TASK TO CARRY OUT — What you return should match the records below exactly.

RECORDS SHOWN —
────────────────
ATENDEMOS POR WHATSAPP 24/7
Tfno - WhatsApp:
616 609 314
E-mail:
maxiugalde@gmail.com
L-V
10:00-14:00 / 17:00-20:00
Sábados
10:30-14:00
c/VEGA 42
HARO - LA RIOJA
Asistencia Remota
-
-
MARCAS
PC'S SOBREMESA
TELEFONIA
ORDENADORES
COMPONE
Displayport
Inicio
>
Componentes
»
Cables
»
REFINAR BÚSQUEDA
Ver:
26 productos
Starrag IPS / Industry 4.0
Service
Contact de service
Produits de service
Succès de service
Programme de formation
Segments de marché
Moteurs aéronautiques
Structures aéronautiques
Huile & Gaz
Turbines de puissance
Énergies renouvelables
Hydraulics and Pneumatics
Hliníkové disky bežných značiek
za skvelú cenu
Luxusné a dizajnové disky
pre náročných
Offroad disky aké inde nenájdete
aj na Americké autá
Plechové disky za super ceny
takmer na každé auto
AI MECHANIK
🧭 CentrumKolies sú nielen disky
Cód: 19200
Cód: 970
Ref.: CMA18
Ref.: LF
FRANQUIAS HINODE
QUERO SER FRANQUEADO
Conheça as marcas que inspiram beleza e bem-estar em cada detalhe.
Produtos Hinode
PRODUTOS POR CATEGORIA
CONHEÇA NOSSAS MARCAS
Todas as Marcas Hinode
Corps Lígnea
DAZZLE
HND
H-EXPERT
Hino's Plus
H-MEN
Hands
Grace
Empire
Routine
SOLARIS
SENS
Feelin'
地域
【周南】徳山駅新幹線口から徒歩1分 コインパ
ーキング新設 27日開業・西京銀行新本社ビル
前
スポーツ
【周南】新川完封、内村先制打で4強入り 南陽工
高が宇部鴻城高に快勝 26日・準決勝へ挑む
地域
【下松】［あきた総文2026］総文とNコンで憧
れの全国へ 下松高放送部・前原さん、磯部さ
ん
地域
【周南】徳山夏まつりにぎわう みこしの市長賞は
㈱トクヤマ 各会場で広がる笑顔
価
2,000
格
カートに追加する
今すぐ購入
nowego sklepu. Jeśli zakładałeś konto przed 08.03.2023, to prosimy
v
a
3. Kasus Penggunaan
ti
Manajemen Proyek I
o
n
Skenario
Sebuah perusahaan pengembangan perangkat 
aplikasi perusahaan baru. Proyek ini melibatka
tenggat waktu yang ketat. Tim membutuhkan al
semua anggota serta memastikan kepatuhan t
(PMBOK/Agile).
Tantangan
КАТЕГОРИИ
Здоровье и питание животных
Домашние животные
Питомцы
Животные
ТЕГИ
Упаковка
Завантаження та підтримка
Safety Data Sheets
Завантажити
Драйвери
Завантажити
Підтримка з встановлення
────────────────
EXERCISE OUTPUT —
ATENDEMOS POR WHATSAPP 24/7
Tfno - WhatsApp:
616 609 314
E-mail:
maxiugalde@gmail.com
L-V
10:00-14:00 / 17:00-20:00
Sábados
10:30-14:00
c/VEGA 42
HARO - LA RIOJA
Asistencia Remota
-
-
MARCAS
PC'S SOBREMESA
TELEFONIA
ORDENADORES
COMPONE
Displayport
Inicio
>
Componentes
»
Cables
»
REFINAR BÚSQUEDA
Ver:
26 productos
Starrag IPS / Industry 4.0
Service
Contact de service
Produits de service
Succès de service
Programme de formation
Segments de marché
Moteurs aéronautiques
Structures aéronautiques
Huile & Gaz
Turbines de puissance
Énergies renouvelables
Hydraulics and Pneumatics
Hliníkové disky bežných značiek
za skvelú cenu
Luxusné a dizajnové disky
pre náročných
Offroad disky aké inde nenájdete
aj na Americké autá
Plechové disky za super ceny
takmer na každé auto
AI MECHANIK
🧭 CentrumKolies sú nielen disky
Cód: 19200
Cód: 970
Ref.: CMA18
Ref.: LF
FRANQUIAS HINODE
QUERO SER FRANQUEADO
Conheça as marcas que inspiram beleza e bem-estar em cada detalhe.
Produtos Hinode
PRODUTOS POR CATEGORIA
CONHEÇA NOSSAS MARCAS
Todas as Marcas Hinode
Corps Lígnea
DAZZLE
HND
H-EXPERT
Hino's Plus
H-MEN
Hands
Grace
Empire
Routine
SOLARIS
SENS
Feelin'
地域
【周南】徳山駅新幹線口から徒歩1分 コインパ
ーキング新設 27日開業・西京銀行新本社ビル
前
スポーツ
【周南】新川完封、内村先制打で4強入り 南陽工
高が宇部鴻城高に快勝 26日・準決勝へ挑む
地域
【下松】［あきた総文2026］総文とNコンで憧
れの全国へ 下松高放送部・前原さん、磯部さ
ん
地域
【周南】徳山夏まつりにぎわう みこしの市長賞は
㈱トクヤマ 各会場で広がる笑顔
価
2,000
格
カートに追加する
今すぐ購入
nowego sklepu. Jeśli zakładałeś konto przed 08.03.2023, to prosimy
v
a
3. Kasus Penggunaan
ti
Manajemen Proyek I
o
n
Skenario
Sebuah perusahaan pengembangan perangkat 
aplikasi perusahaan baru. Proyek ini melibatka
tenggat waktu yang ketat. Tim membutuhkan al
semua anggota serta memastikan kepatuhan t
(PMBOK/Agile).
Tantangan
КАТЕГОРИИ
Здоровье и питание животных
Домашние животные
Питомцы
Животные
ТЕГИ
Упаковка
Завантаження та підтримка
Safety Data Sheets
Завантажити
Драйвери
Завантажити
Підтримка з встановлення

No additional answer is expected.